Gone are the days when flour as we know it meant all-purpose flour. From almonds to garbanzo beans, rice, and oats, flour is made of almost anything these days. I recently made pancakes with banana flour (yes, really…and they were good!) and sampled chestnut flour crackers (we liked the pancakes better 😀).
When used the right way, many of these newfound flours have the potential to work magic in the kitchen. Nothing seems amiss in a family favorite breakfast bar recipe that uses all oat flour in place of all-purpose, and I’ve recently used the more obscure teff flour in delicious apple crisp and yeasted bread recipes. If there is one flour that breaks all the traditional baking rules, however, it’s coconut flour.
Coconut flour has an uncanny ability to absorb liquid. A LOT of liquid. So when a reader occasionally asks me why a recipe didn’t work so well and mentions that she replaced all of the stated flour (be it almond or all-purpose flour, for example) in the recipe with coconut flour, I immediately know the problem.
In addition to liquids, coconut flour likes eggs. But too many eggs can make something taste, well, eggy. Even if we like eggs, that’s not necessarily what we want our pancakes or quick breads to taste like.
Ultimately, coconut flour requires a careful balance, and when the stars align and this high-fiber, low-carb flour is paired with just the right amount of liquids and proteins–not to mention small but important details like baking powder and seasonings and/or sweetener–the results can be sublime.
The following recipe for breakfast cakes is one that I’ve been making for several years now and, for some reason, I was saving it for just the right occasion. That moment came when my friends at Bob’s Red Mill were looking for recipes using this wholesome ingredient. So as I share it with them, I am sharing it with you…and I hope you enjoy having these littles cakes for breakfast as much as my family does!
Follow the basic recipe and then add extras as desired. Although I've enjoyed many of these tasty cakes with no mix-ins and just a sprinkle of coconut on top, I adore a cinnamon-raisin version and my kids swoon over a shredded coconut-mini chocolate chip mix. Cacao nibs provide crunch like nuts do, but visually they make everyone think there are extra chocolate chips in there. Win-win!
Yield: 1 breakfast cake
- 1/4 cup (60 grams) very ripe mashed banana
- 1 tablespoon almond butter*
- 1 egg
- 1 tablespoon pure maple syrup (could reduce the amount if watching sugars or substitute another sweetener of choice)
- 1-1/2 tablespoons (10 grams) coconut flour** (I use Bob’s Red Mill)
- 1/2 teaspoon baking powder
- 1/4 teaspoon cinnamon
- 1/8 teaspoon sea salt (or a scant 1/8 teaspoon regular salt)
- Optional add-ins: nuts, shredded coconut, chocolate chips, cacao nibs, raisins, or other dried fruit of choice
In a small bowl, mash the banana and the almond butter together with fork until smooth. Whisk in the egg and the maple syrup.

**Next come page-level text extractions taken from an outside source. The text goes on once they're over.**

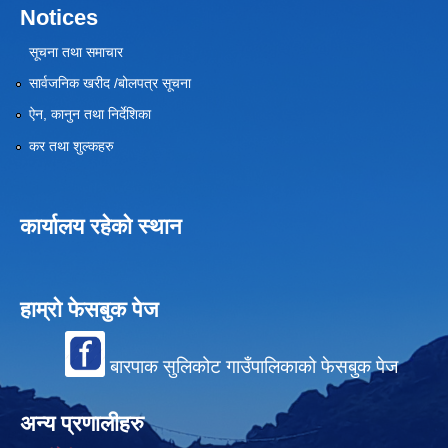
Notices
सूचना तथा समाचार
सार्वजनिक खरीद /बोलपत्र सूचना
ऐन, कानुन तथा निर्देशिका
कर तथा शुल्कहरु
कार्यालय रहेको स्थान
हाम्रो फेसबुक पेज
बारपाक सुलिकोट गाउँपालिकाको फेसबुक पेज
अन्य प्रणालीहरु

Add the coconut flour, baking powder, cinnamon, and salt. Stir to fully incorporate. Mix in any of the optional add-ins; a tablespoon of one or two of them is a good starting point.
Scoop into a ramekin or bowl–no need to grease. (I use a dish with a diameter of 4 inches and a depth of 2 inches. You may vary the dimension but may have to alter the cooking time up or down accordingly–and to avoid overflow, don’t go much smaller.) Microwave on high (100 percent power) for 2 to 2 1/2 minutes. Until you know how long this takes in your microwave, check it about 20 seconds early and then add time in 15-20 second increments until the center doesn’t feel squishy when lightly pressed.
Allow the cake to cool for a few minutes and then loosen it with a dinner knife and pop it out of the ramekin or bowl. If not eating right away, place on a cooling rack to prevent the steam form making the bottom damp. The cake may be made in advance, cooled, covered and refrigerated.
- *Nutella or another nut/seed butter of choice may be substituted. When I tried Nutella for the first time, I thought everyone would like that version better. As it turns out, mild-tasting almond butter is the preferred choice in our house. Feel free to experiment.
- **To properly measure coconut flour, fluff it up a little before measuring and make sure to level off the measuring spoons. Also, for best results, make sure to squish any lumps as you are mixing the dry ingredients.
A small amount of coconut flour goes a long way and provides a tender crumb in these high-fiber, low-carb breakfast cakes.
A single 2 tablespoon serving of coconut flour delivers 5 grams of fiber with only 8 grams of carbs and 60 calories. This makes it ideal for those following the paleo diet or who need to be carb conscious for their health. Coconut flour is also naturally gluten free.